1

I am fairly new to this and have spent the entire day reading numerous posts and figuring out how i can convert this flattened excel table to a nested json. Here is an example of the flattened nested table:

    {'Sample': {0: '1A',
  1: '1A',
  2: '1A',
  3: '1A',
  4: '1A',
  5: '1A',
  6: '1A',
  7: '2A',
  8: '2A',
  9: '2A',
  10: '2A',
  11: '2A',
  12: '2A',
  13: '2A'},
 'Substance category': {0: 'Additive',
  1: 'Additive',
  2: 'Alkali',
  3: 'Alkali',
  4: 'Alkali',
  5: 'Alkali',
  6: 'Alkali',
  7: 'Additive',
  8: 'Additive',
  9: 'Alkali',
  10: 'Alkali',
  11: 'Alkali',
  12: 'Alkali',
  13: 'Alkali'},
 'Substance': {0: 'Irgafos 168',
  1: 'Alkylphenylphosphate',
  2: 'Calcium',
  3: 'Kalium',
  4: 'Lithium',
  5: 'Magnesium',
  6: 'Natrium',
  7: 'Irgafos 168',
  8: 'Alkylphenylphosphate',
  9: 'Calcium',
  10: 'Kalium',
  11: 'Lithium',
  12: 'Magnesium',
  13: 'Natrium'},
 'Value': {0: 0,
  1: 0,
  2: 2,
  3: 2,
  4: 1,
  5: 2,
  6: 3,
  7: 2,
  8: 3,
  9: 2,
  10: 3,
  11: 1,
  12: 2,
  13: 3}}

This table looks like this Sample table

I used the following code to get a nested json, which was taken from this answer.
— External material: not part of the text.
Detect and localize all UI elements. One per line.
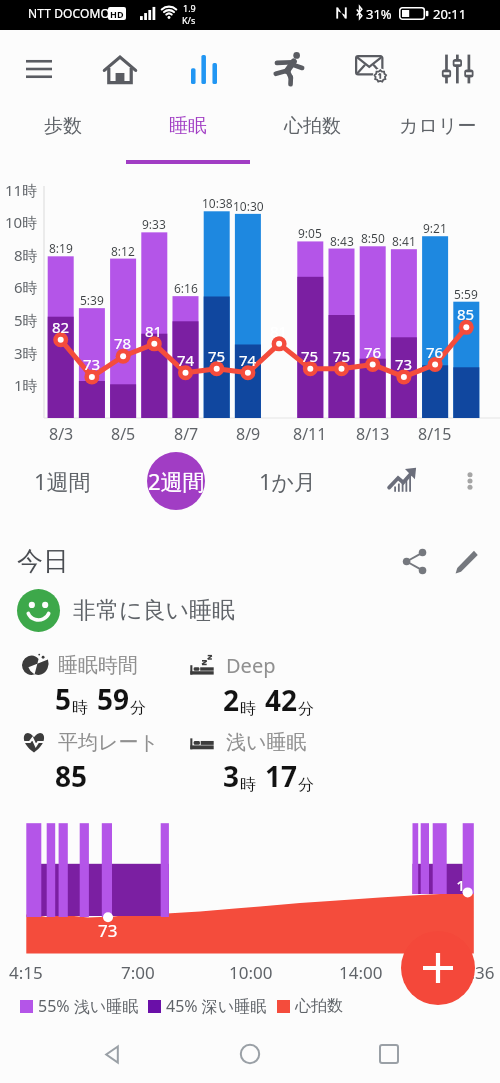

j = (df.groupby(['Sample','Substance category'])
       .apply(lambda x: x[['Substance','Value']].to_dict('records'))
       .reset_index()
       .rename(columns={0:'Substance'})
       .to_json(orient='records'))

I am getting the following json.

[
  {
    "Sample": "1A",
    "Substance": [
      {
        "Substance": "Irgafos 168",
        "Value": 0
      },
      {
        "Substance": "Alkylphenylphosphate",
        "Value": 0
      }
    ],
    "Substance category": "Additive"
  },
  {
    "Sample": "1A",
    "Substance": [
      {
        "Substance": "Calcium",
        "Value": 2
      },
      {
        "Substance": "Kalium",
        "Value": 2
      },
      {
        "Substance": "Lithium",
        "Value": 1
      },
      {
        "Substance": "Magnesium",
        "Value": 2
      },
      {
        "Substance": "Natrium",
        "Value": 3
      }
    ],
    "Substance category": "Alkali"
  },
  {
    "Sample": "2A",
    "Substance": [
      {
        "Substance": "Irgafos 168",
        "Value": 2
      },
      {
        "Substance": "Alkylphenylphosphate",
        "Value": 3
      }
    ],
    "Substance category": "Additive"
  },
  {
    "Sample": "2A",
    "Substance": [
      {
        "Substance": "Calcium",
        "Value": 2
      },
      {
        "Substance": "Kalium",
        "Value": 3
      },
      {
        "Substance": "Lithium",
        "Value": 1
      },
      {
        "Substance": "Magnesium",
        "Value": 2
      },
      {
        "Substance": "Natrium",
        "Value": 3
      }
    ],
    "Substance category": "Alkali"
  }
]

However what I actually want is to define an addition level for the 'Substance category'. Despite all my efforts, I just could not figure that out and none of the answers could help me.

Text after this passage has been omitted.